Shares are an important part of an investment strategy. Being good at investing in shares is about being informed, monitoring your share’s performance on a regular basis, keeping an eye on your goals and investment strategy and participating in ongoing education as you need it.
Shares are a great long-term investment and have many tax benefits. They also offer other advantages, including flexibility and liquidity. The majority of the time, there are buyers and sellers for most major companies, meaning it is easier to buy and sell your shares at your own convenience. The proceeds from the sale of shares takes just three days to settle, meaning, if required you can obtain your cash very quickly.
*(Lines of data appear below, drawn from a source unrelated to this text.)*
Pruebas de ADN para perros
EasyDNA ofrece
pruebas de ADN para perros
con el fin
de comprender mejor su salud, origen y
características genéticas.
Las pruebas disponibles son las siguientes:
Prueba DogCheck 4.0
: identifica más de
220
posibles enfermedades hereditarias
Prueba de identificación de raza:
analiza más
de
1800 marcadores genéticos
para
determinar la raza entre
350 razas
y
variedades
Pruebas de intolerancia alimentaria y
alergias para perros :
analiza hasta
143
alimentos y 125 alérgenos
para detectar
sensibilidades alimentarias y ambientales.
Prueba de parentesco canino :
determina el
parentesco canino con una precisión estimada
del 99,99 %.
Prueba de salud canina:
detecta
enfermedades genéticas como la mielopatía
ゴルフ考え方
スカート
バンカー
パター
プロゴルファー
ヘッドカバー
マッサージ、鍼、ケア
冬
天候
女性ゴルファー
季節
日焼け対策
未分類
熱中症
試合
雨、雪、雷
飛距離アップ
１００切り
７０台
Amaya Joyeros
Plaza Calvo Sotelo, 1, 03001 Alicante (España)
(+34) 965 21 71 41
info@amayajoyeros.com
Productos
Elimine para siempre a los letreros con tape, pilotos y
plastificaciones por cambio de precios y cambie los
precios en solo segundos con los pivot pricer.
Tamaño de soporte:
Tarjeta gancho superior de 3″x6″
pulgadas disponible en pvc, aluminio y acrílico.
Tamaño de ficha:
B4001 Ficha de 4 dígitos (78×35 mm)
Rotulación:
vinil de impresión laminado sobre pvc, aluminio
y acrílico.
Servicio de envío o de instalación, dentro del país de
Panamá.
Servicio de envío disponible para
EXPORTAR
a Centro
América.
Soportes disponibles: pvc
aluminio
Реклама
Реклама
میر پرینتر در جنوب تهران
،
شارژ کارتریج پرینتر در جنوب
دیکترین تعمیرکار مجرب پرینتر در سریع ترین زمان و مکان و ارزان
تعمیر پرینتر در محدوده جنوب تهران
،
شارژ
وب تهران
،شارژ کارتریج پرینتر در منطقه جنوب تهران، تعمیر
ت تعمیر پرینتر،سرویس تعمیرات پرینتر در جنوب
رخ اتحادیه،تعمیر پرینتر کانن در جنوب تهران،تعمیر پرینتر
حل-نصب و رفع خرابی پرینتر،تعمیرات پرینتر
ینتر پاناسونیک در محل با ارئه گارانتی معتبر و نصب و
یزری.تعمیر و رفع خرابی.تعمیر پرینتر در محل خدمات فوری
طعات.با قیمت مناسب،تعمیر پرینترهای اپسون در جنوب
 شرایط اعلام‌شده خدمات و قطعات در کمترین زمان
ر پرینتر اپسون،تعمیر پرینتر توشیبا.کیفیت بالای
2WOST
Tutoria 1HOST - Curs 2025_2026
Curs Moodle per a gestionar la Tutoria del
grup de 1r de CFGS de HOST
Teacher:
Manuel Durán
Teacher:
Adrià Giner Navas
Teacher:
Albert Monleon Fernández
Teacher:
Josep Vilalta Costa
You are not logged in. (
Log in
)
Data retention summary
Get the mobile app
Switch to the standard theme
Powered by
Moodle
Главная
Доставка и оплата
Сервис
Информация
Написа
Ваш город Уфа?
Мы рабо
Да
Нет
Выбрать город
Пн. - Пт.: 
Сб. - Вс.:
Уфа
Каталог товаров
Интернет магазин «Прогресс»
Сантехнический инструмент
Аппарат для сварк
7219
The cost of share is also very low and the advent of internet trading has seen costs drop even further with some online brokers charging as little as $25 to buy or sell. There is also low capital requirements in that the minimum amount of shares that must be purchased when establishing a new shareholding in a listed company is just $500 worth and when adding to an existing holding, it can be as little as the investor pleases.
The simplicity of shares is also another attractive element in that it is very easy to obtain information on your investment. Share prices are very transparent and can be tracked in the newspapers or online. Public companies are required by law to produce an annual report, which is sent to shareholders, disclosing their financial track records for the previous year.
For Australian investors, dividends are often worth more than the cash payment they receive. This is because where companies have already paid tax on their profits, tax credits known as franking credits may be attached to the dividends the company pays to you. These franking credits can be used to offset tax payable by you on other income. In addition, shares held for more than 12 months qualify for a 50% discount on any capital gains tax payable.